Depuis le 1er janvier 2024, le tri des biodéchets est devenu obligatoire en France. Une mesure ambitieuse, mais encore méconnue du grand public. À Paris, la mise en place du compost pose plusieurs questions : quels sont les enjeux réels ? Quels impacts sur le quotidien des Franciliens ? Et surtout, comment les grandes surfaces et restaurants peuvent-ils être intégrés dans cette dynamique éco-responsable ?

Le compost, un enjeu écologique et économique

Chaque année, un Parisien produit en moyenne 83 kg de biodéchets. Jusqu’à présent, la majorité de ces déchets finissaient incinérés, contribuant à l’émission de gaz à effet de serre. Le compostage offre une alternative durable en transformant ces déchets en fertilisant naturel.

Mais au-delà de l’enjeu environnemental, le compost présente un intérêt économique. « En valorisant les biodéchets localement, on réduit le coût de collecte et de traitement, tout en enrichissant les sols urbains », explique Mathilde Chantepie-Pujol, chargée de mission à l’Agence Parisienne du Climat.

Quelles solutions pour les particuliers

La Mairie de Paris a multiplié les initiatives pour inciter les habitants à composter. Des composteurs collectifs ont fleuri dans les jardins partagés, et un système de collecte des biodéchets a été mis en place dans certains arrondissements. Mais l’accès au compostage reste encore inégal. « Dans mon immeuble, nous n’avons pas de composteur et peu d’informations sur comment trier nos déchets organiques », regrette Lisa, résidente de Malakoff.

En réponse à ces difficultés, des associations comme Zero Waste Paris organisent des ateliers pour sensibiliser les citoyens et accompagner les copropriétés dans la mise en place de composteurs partagés. De plus, la mairie a annoncé l’installation progressive de points de dépôt de biodéchets dans tous les arrondissements d’ici 2026.

Issy-les-Moulineaux fait partie des villes pionnières en matière de tri des biodéchets. Depuis février 2023, la ville met progressivement en place un système de collecte spécifique, sous l’impulsion de Grand paris seine ouest. Certains quartiers sont dorénavant équipés de bio-seaux et de bacs marron dédiés aux déchets alimentaires. Une initiative qui permettra de détourner des centaines de tonnes de déchets organiques de l’incinération pour les valoriser en compost ou en biogaz.

Les grandes surfaces et restaurants : un levier sous-exploité

Si les foyers parisiens sont progressivement sensibilisés, la question des professionnels reste en suspens. Les restaurants et supermarchés génèrent une quantité massive de biodéchets, souvent jetés avec les ordures ménagères.

Certaines enseignes tentent pourtant d’innover. Le groupe Monoprix expérimente depuis septembre 2023 un système de collecte des biodéchets dans plusieurs magasins parisiens. L’enseigne a mis en place des bacs dédiés au tri des biodéchets en partenariat avec des entreprises spécialisées dans leur valorisation. Ce dispositif vise à détourner plusieurs tonnes de déchets alimentaires des incinérateurs pour les transformer en compost ou en biogaz. 

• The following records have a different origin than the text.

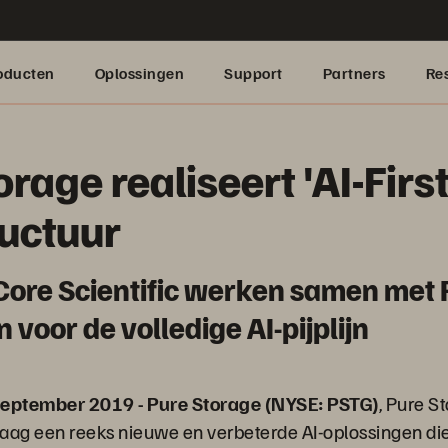
oducten
Oplossingen
Support
Partners
Re
rage realiseert 'AI-First
ructuur
Core Scientific werken samen met 
 voor de volledige AI-pijplijn
eptember 2019 - Pure Storage (NYSE: PSTG)
, Pure S
aag een reeks nieuwe en verbeterde AI-oplossingen die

Les restaurants, eux, sont responsables chaque année en France de la production de 900 000 tonnes de biodéchets. La loi Grenelle II mise en place le 12 juillet 2010 soumet les restaurateurs à des obligations de tri dès 10 tonnes de biodéchets par an. Mais peu respectent cette réglementation faute de moyens logistiques. « Les collecteurs de biodéchets sont rares et coûteux, surtout pour les petits restaurants », déplore Mathieu, propriétaire d’un troqué dans la ville de Vanves. Certains établissements se tournent vers des solutions comme Les Alchimistes, une entreprise spécialisée dans la collecte et la valorisation des déchets alimentaires en circuit court.

Une réglementation qui peine à s’imposer

Malgré les obligations légales, la mise en place du compost reste laborieuse. « Il y a un véritable besoin d’accompagnement, autant pour les habitants que pour les professionnels », souligne Mathilde Chantepie-Pujol. L’enjeu est double : assurer un maillage de composteurs suffisant et proposer des solutions de collecte accessibles.

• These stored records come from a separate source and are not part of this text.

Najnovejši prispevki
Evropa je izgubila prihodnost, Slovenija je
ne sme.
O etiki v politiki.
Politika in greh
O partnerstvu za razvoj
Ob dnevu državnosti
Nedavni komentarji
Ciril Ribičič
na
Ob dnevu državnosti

Certaines villes comme San Francisco ont créé des initiatives notamment avec le  SFE  (San Francisco environment department) ont su transformer leurs biodéchets en ressource, en instaurant un système de collecte efficace et obligatoire. Paris suivra-t-elle cette voie ?

Face à ces défis, la Mairie de Paris prévoit d’élargir son dispositif en partenariat avec des entreprises privées et des associations écologistes. L’objectif est d’atteindre un taux de valorisation des biodéchets de 50 % d’ici 2030.